= Beginning of Section =
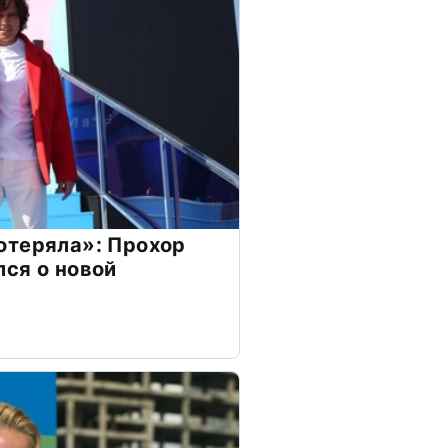
отеряла»: Прохор
ся о новой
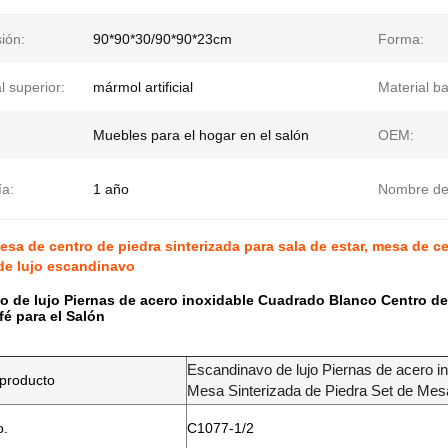
ión:
90*90*30/90*90*23cm
Forma:
l superior:
mármol artificial
Material b
Muebles para el hogar en el salón
OEM:
ía:
1 año
Nombre de 
sa de centro de piedra sinterizada para sala de estar, mesa de 
de lujo escandinavo
 de lujo Piernas de acero inoxidable Cuadrado Blanco Centro de
é para el Salón
Escandinavo de lujo Piernas de acero 
producto
Mesa Sinterizada de Piedra Set de Mesa
o.
C1077-1/2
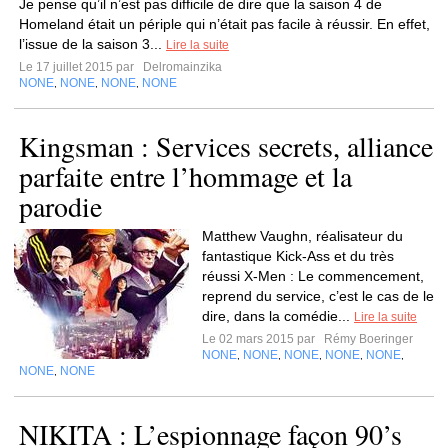
Je pense qu’il n’est pas difficile de dire que la saison 4 de
Homeland était un périple qui n’était pas facile à réussir. En effet,
l’issue de la saison 3...
Lire la suite
Le 17 juillet 2015 par
Delromainzika
NONE
NONE
NONE
NONE
,
,
,
Kingsman : Services secrets, alliance
parfaite entre l’hommage et la
parodie
Matthew Vaughn, réalisateur du
fantastique Kick-Ass et du très
réussi X-Men : Le commencement,
reprend du service, c’est le cas de le
dire, dans la comédie...
Lire la suite
Le 02 mars 2015 par
Rémy Boeringer
NONE
NONE
NONE
NONE
NONE
,
,
,
,
,
NONE
NONE
,
NIKITA : L’espionnage façon 90’s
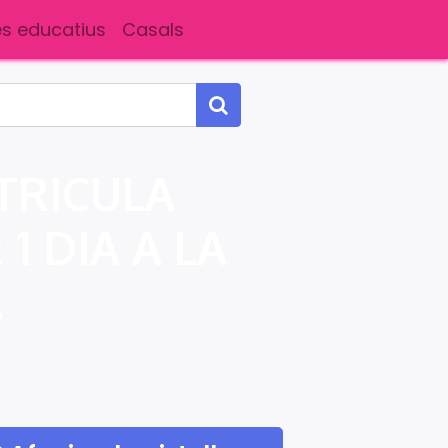
s educatius
Casals
TRICULA
1 DIA A LA
A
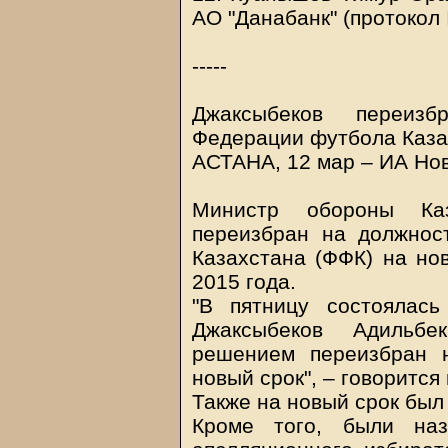
АО "Данабанк" (протокол 
-----
Джаксыбеков переиз
Федерации футбола Каза
АСТАНА, 12 мар –
ИА Нов
Министр обороны Каз
переизбран на должнос
Казахстана (ФФК) на но
2015 года.
"В пятницу состоялас
Джаксыбеков Адильбе
решением переизбран 
новый срок", – говорится
Также на новый срок был
Кроме того, были наз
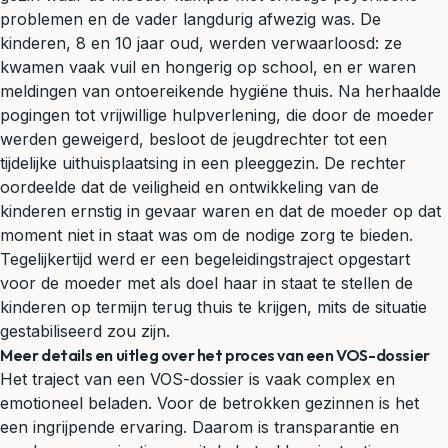
problemen en de vader langdurig afwezig was. De
kinderen, 8 en 10 jaar oud, werden verwaarloosd: ze
kwamen vaak vuil en hongerig op school, en er waren
meldingen van ontoereikende hygiëne thuis. Na herhaalde
pogingen tot vrijwillige hulpverlening, die door de moeder
werden geweigerd, besloot de jeugdrechter tot een
tijdelijke uithuisplaatsing in een pleeggezin. De rechter
oordeelde dat de veiligheid en ontwikkeling van de
kinderen ernstig in gevaar waren en dat de moeder op dat
moment niet in staat was om de nodige zorg te bieden.
Tegelijkertijd werd er een begeleidingstraject opgestart
voor de moeder met als doel haar in staat te stellen de
kinderen op termijn terug thuis te krijgen, mits de situatie
gestabiliseerd zou zijn.
Meer details en uitleg over het proces van een VOS-dossier
Het traject van een VOS-dossier is vaak complex en
emotioneel beladen. Voor de betrokken gezinnen is het
een ingrijpende ervaring. Daarom is transparantie en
= End of Section =
TASK DESCRIPTION:
Would you please copy every line in the data that contains the word "staat"?

YOUR RESPONSE:
moment niet in staat was om de nodige zorg te bieden.
voor de moeder met als doel haar in staat te stellen de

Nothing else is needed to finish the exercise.